OH MY GOD IT’S SO EXCITING: The Second-hottest Hit of the 90s

At number two, a heterosexual rejection letter, which doubles as an introduction to queer studies.

2. White Town, Your Woman (1997, #7)

The story of Your Woman, White Town’s 1997 hit single, might start with Dennis Potter’s The Singing Detective. The TV series, which originally aired in the UK in 1986, features a writer of detective novels with a dreadful skin disease who keeps flashing back and forth between one of his novels and his own childhood. Watching it is akin to being under ether, because you’re constantly trying to figure out what’s happening, and when, and why. Making things more complicated is the fact that all the characters keep breaking out into musical numbers, lip syncing big band numbers from the thirties even when it seems like they don’t want to.

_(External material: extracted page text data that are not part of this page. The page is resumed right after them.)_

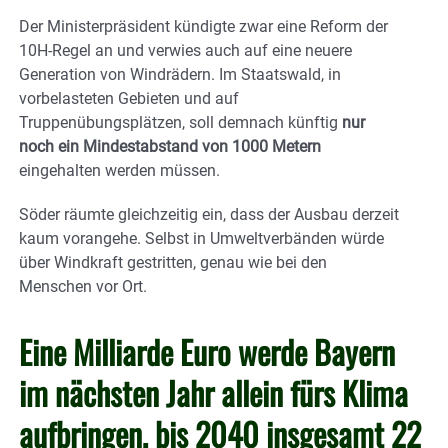
Der Ministerpräsident kündigte zwar eine Reform der
10H-Regel an und verwies auch auf eine neuere
Generation von Windrädern. Im Staatswald, in
vorbelasteten Gebieten und auf
Truppenübungsplätzen, soll demnach künftig
nur
noch ein Mindestabstand von 1000 Metern
eingehalten werden müssen.
Söder räumte gleichzeitig ein, dass der Ausbau derzeit
kaum vorangehe. Selbst in Umweltverbänden würde
über Windkraft gestritten, genau wie bei den
Menschen vor Ort.
Eine Milliarde Euro werde Bayern
im nächsten Jahr allein fürs Klima
aufbringen, bis 2040 insgesamt 22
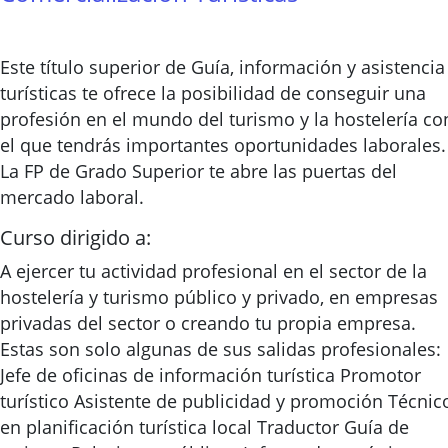
Este título superior de Guía, información y asistencia
turísticas te ofrece la posibilidad de conseguir una
profesión en el mundo del turismo y la hostelería co
el que tendrás importantes oportunidades laborales.
La FP de Grado Superior te abre las puertas del
mercado laboral.
Curso dirigido a:
A ejercer tu actividad profesional en el sector de la
hostelería y turismo público y privado, en empresas
privadas del sector o creando tu propia empresa.
Estas son solo algunas de sus salidas profesionales:
Jefe de oficinas de información turística Promotor
turístico Asistente de publicidad y promoción Técnic
en planificación turística local Traductor Guía de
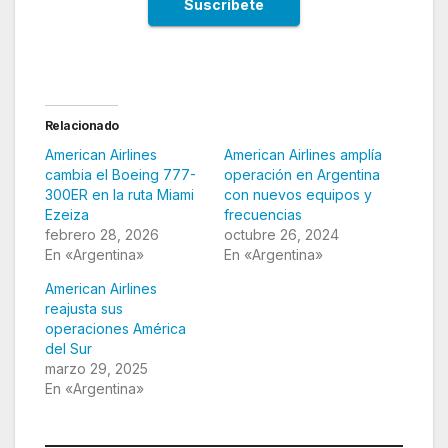
Relacionado
American Airlines
American Airlines amplía
cambia el Boeing 777-
operación en Argentina
300ER en la ruta Miami
con nuevos equipos y
Ezeiza
frecuencias
febrero 28, 2026
octubre 26, 2024
En «Argentina»
En «Argentina»
American Airlines
reajusta sus
operaciones América
del Sur
marzo 29, 2025
En «Argentina»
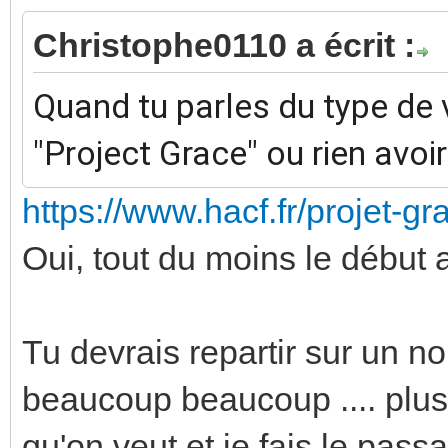
Christophe0110 a écrit :
Quand tu parles du type de v
"Project Grace" ou rien avoir
https://www.hacf.fr/projet-g
Oui, tout du moins le début
Tu devrais repartir sur un 
beaucoup beaucoup .... plus 
qu'on veut et je fais le pass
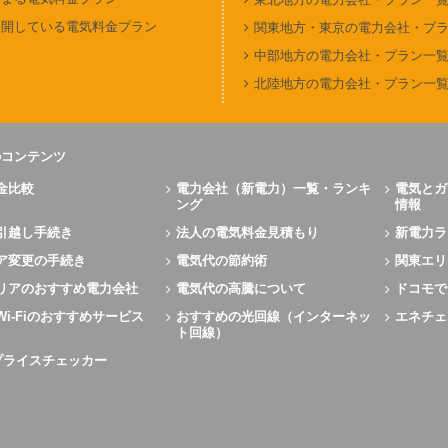
公開している電気料金プラン
関東地方・東京の電力会社・プ
中部地方の電力会社・プラン一
北陸地方の電力会社・プラン一
のコンテンツ
金比較
電力会社（新電力）一覧・ランキ
電気とガ
ング
情報
引越し手続き
法人の電気料金見積もり
新電力ラ
ア変更の手続き
電気代の節約術
関東エリ
リアのおすすめ電力会社
電気代の高騰について
ドコモで
Wi-Fiのおすすめサービス
おすすめの光回線（インターネッ
エネチェ
ト回線）
Xプライスチェッカー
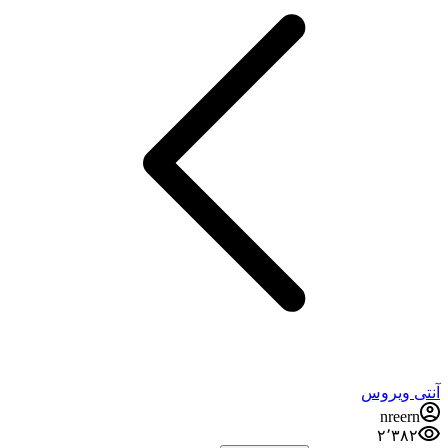
آنتی ویروس
nreern
۲٬۳۸۲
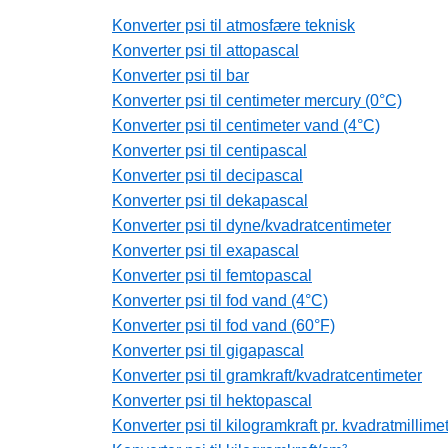
Konverter psi til atmosfære teknisk
Konverter psi til attopascal
Konverter psi til bar
Konverter psi til centimeter mercury (0°C)
Konverter psi til centimeter vand (4°C)
Konverter psi til centipascal
Konverter psi til decipascal
Konverter psi til dekapascal
Konverter psi til dyne/kvadratcentimeter
Konverter psi til exapascal
Konverter psi til femtopascal
Konverter psi til fod vand (4°C)
Konverter psi til fod vand (60°F)
Konverter psi til gigapascal
Konverter psi til gramkraft/kvadratcentimeter
Konverter psi til hektopascal
Konverter psi til kilogramkraft pr. kvadratmillime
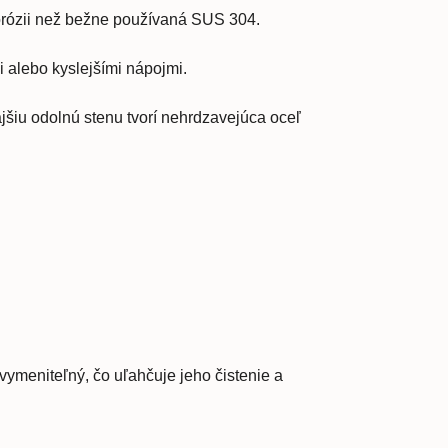
korózii než bežne používaná SUS 304.
 alebo kyslejšími nápojmi.
šiu odolnú stenu tvorí nehrdzavejúca oceľ
ymeniteľný, čo uľahčuje jeho čistenie a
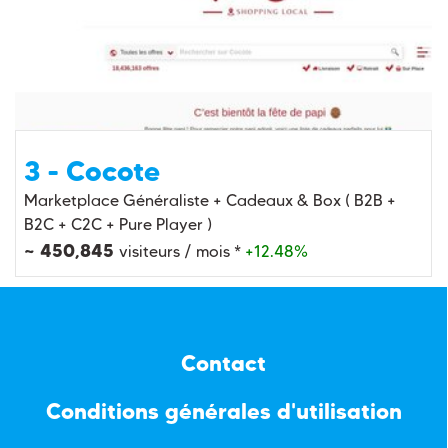
3 - Cocote
Marketplace Généraliste + Cadeaux & Box ( B2B +
B2C + C2C + Pure Player )
~ 450,845
visiteurs / mois *
+12.48%
Contact
Conditions générales d'utilisation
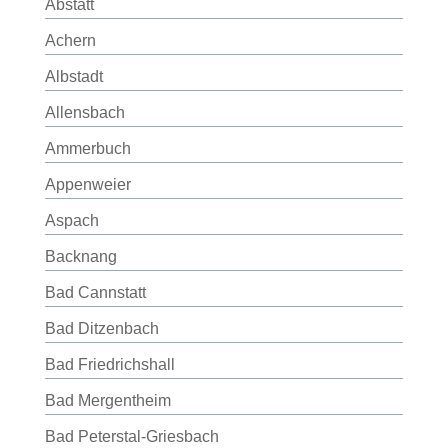
Abstatt
Achern
Albstadt
Allensbach
Ammerbuch
Appenweier
Aspach
Backnang
Bad Cannstatt
Bad Ditzenbach
Bad Friedrichshall
Bad Mergentheim
Bad Peterstal-Griesbach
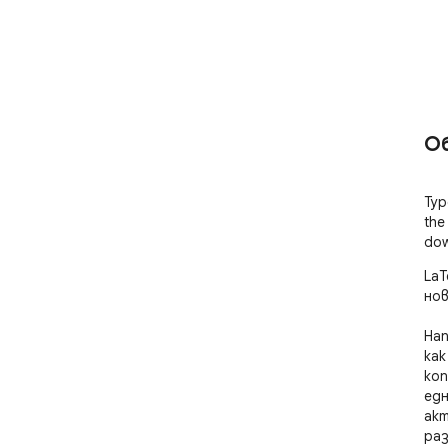
О
Typ
the
dow
LaT
нов
Нап
как
коп
едн
акт
раз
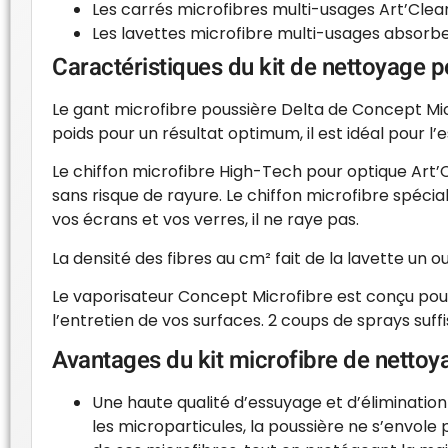
Les carrés microfibres multi-usages Art’Clea
Les lavettes microfibre multi-usages absorbe
Caractéristiques du kit de nettoyage 
Le gant microfibre poussière Delta de Concept Mic
poids pour un résultat optimum, il est idéal pour l’
Le chiffon microfibre High-Tech pour optique Art’
sans risque de rayure. Le chiffon microfibre spécia
vos écrans et vos verres, il ne raye pas.
La densité des fibres au cm² fait de la lavette un ou
Le vaporisateur Concept Microfibre est conçu pour 
l’entretien de vos surfaces. 2 coups de sprays suff
Avantages du kit microfibre de nettoy
Une haute qualité d’essuyage et d’élimination
les microparticules, la poussière ne s’envole 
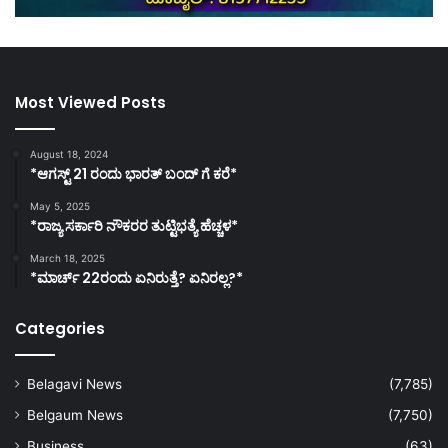
Most Viewed Posts
August 18, 2024
*ಆಗಸ್ಟ್ 21 ರಂದು ಭಾರತ್‌ ಬಂದ್‌ ಗೆ ಕರೆ*
May 5, 2025
*ರಾಜ್ಯ ಸರ್ಕಾರಿ ನೌಕರರ ತುಟ್ಟಿಭತ್ಯೆ ಹೆಚ್ಚಳ*
March 18, 2025
*ಮಾರ್ಚ್ 22ರಂದು ಏನಿರುತ್ತೆ? ಏನಿರಲ್ಲ?*
Categories
Belagavi News
(7,785)
Belgaum News
(7,750)
Business
(63)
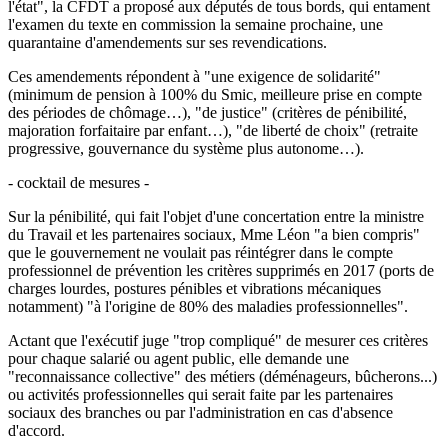
l'état", la CFDT a proposé aux députés de tous bords, qui entament
l'examen du texte en commission la semaine prochaine, une
quarantaine d'amendements sur ses revendications.
Ces amendements répondent à "une exigence de solidarité"
(minimum de pension à 100% du Smic, meilleure prise en compte
des périodes de chômage…), "de justice" (critères de pénibilité,
majoration forfaitaire par enfant…), "de liberté de choix" (retraite
progressive, gouvernance du système plus autonome…).
- cocktail de mesures -
Sur la pénibilité, qui fait l'objet d'une concertation entre la ministre
du Travail et les partenaires sociaux, Mme Léon "a bien compris"
que le gouvernement ne voulait pas réintégrer dans le compte
professionnel de prévention les critères supprimés en 2017 (ports de
charges lourdes, postures pénibles et vibrations mécaniques
notamment) "à l'origine de 80% des maladies professionnelles".
Actant que l'exécutif juge "trop compliqué" de mesurer ces critères
pour chaque salarié ou agent public, elle demande une
"reconnaissance collective" des métiers (déménageurs, bûcherons...)
ou activités professionnelles qui serait faite par les partenaires
sociaux des branches ou par l'administration en cas d'absence
d'accord.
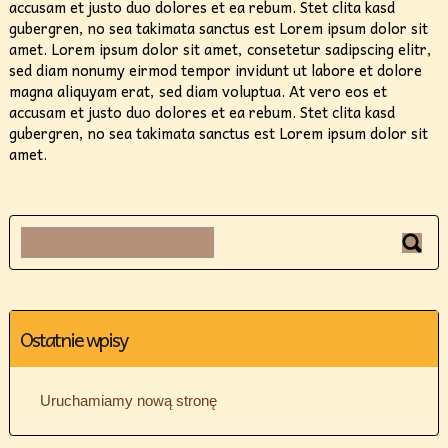
accusam et justo duo dolores et ea rebum. Stet clita kasd
gubergren, no sea takimata sanctus est Lorem ipsum dolor sit
amet. Lorem ipsum dolor sit amet, consetetur sadipscing elitr,
sed diam nonumy eirmod tempor invidunt ut labore et dolore
magna aliquyam erat, sed diam voluptua. At vero eos et
accusam et justo duo dolores et ea rebum. Stet clita kasd
gubergren, no sea takimata sanctus est Lorem ipsum dolor sit
amet.
Ostatnie wpisy
Uruchamiamy nową stronę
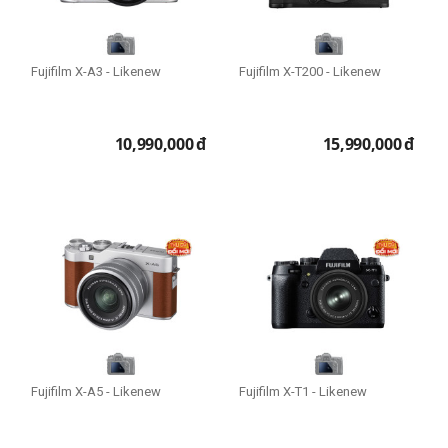
Wi-Fi Only
Wi-Fi + 4G LTE
Wi-Fi + 5G
Fujifilm X-A3 - Likenew
Fujifilm X-T200 - Likenew
Model
10,990,000
đ
15,990,000
đ
iPhone 11
iPhone 11 Pro
iPhone 11 Pro Max
iPhone 12
iPhone 12 Pro
iPhone 12 Pro Max
iPhone 13
iPhone 13 Pro
Fujifilm X-A5 - Likenew
Fujifilm X-T1 - Likenew
iPhone 13 Pro Max
iPhone 14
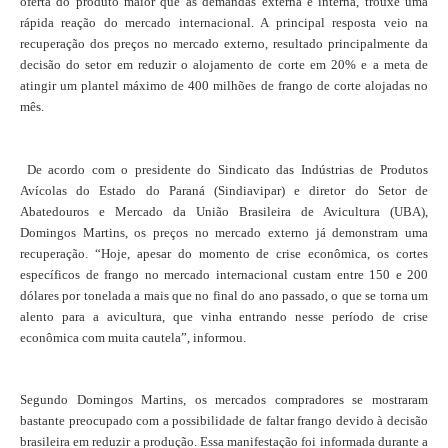
oferta do produto maior que as demandas externa e interna, trouxe uma
rápida reação do mercado internacional. A principal resposta veio na
recuperação dos preços no mercado externo, resultado principalmente da
decisão do setor em reduzir o alojamento de corte em 20% e a meta de
atingir um plantel máximo de 400 milhões de frango de corte alojadas no
mês.
De acordo com o presidente do Sindicato das Indústrias de Produtos
Avícolas do Estado do Paraná (Sindiavipar) e diretor do Setor de
Abatedouros e Mercado da União Brasileira de Avicultura (UBA),
Domingos Martins, os preços no mercado externo já demonstram uma
recuperação. “Hoje, apesar do momento de crise econômica, os cortes
específicos de frango no mercado internacional custam entre 150 e 200
dólares por tonelada a mais que no final do ano passado, o que se torna um
alento para a avicultura, que vinha entrando nesse período de crise
econômica com muita cautela”, informou.
Segundo Domingos Martins, os mercados compradores se mostraram
bastante preocupado com a possibilidade de faltar frango devido à decisão
brasileira em reduzir a produção. Essa manifestação foi informada durante a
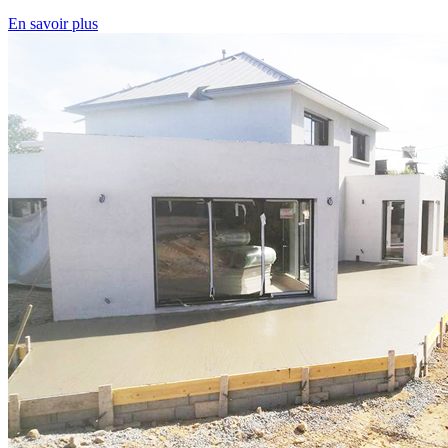
En savoir plus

In the mid-eighties, when the show first aired, Hollywood wasn’t really into musicals, and definitely not old-timey song-and-dance ones. But in the mid-nineties, it seemed like people were ready for the return of the old-fashioned musical, and Woody Allen of all people was one of the first to try it. His star-studded Everyone Says I Love You uses songs from the big band era to tell a really happy story of a huge family who go to Paris and all fall in love. Goldie Hawn and Julia Roberts and Natasha McElhone traipsed around the city of light singing hits of the big band era.

And less than a month after Everyone Says I Love You was released, the interwar era returned yet again, this time on modern rock radio. A few months ahead of the Squirrel Nut Zippers’ Hell and dreaded swing revival of 1998, White Town’s Your Woman kicked off with a reedy Al Woolly sample. With vocals processed to sound like a voice from the distant past, one-man band Jyoti Mishra read a letter of apology to an enamored suitor, a kiss-off that was a little bit angry, a little bit sad, and a little bit ambiguous.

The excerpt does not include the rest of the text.